# WHAT YOU NEED TO DO
Everything from the line containing "this case, Oracle" through the last line of the data below should be given again exactly, both end lines included and nothing more.

- - - - -

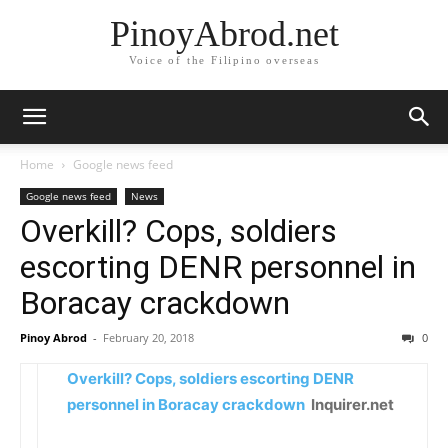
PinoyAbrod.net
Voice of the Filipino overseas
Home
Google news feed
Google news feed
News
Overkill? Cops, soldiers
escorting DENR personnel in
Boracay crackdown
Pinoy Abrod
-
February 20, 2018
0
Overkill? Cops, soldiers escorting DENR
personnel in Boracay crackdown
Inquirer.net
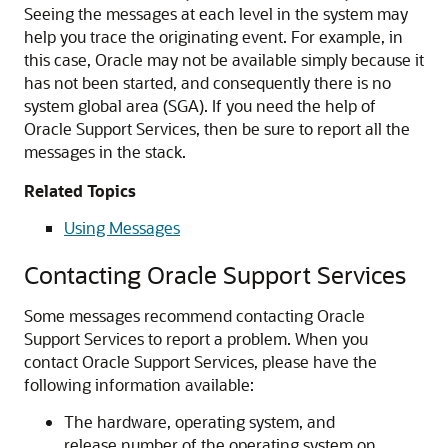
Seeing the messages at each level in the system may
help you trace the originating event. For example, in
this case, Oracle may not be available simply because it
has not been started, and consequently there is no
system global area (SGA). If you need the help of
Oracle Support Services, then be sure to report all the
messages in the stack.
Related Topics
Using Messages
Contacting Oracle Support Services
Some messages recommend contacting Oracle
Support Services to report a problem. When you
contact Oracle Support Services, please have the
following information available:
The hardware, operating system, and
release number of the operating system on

- - - - -

# EXPECTED ANSWER
this case, Oracle may not be available simply because it
has not been started, and consequently there is no
system global area (SGA). If you need the help of
Oracle Support Services, then be sure to report all the
messages in the stack.
Related Topics
Using Messages
Contacting Oracle Support Services
Some messages recommend contacting Oracle
Support Services to report a problem. When you
contact Oracle Support Services, please have the
following information available:
The hardware, operating system, and
release number of the operating system on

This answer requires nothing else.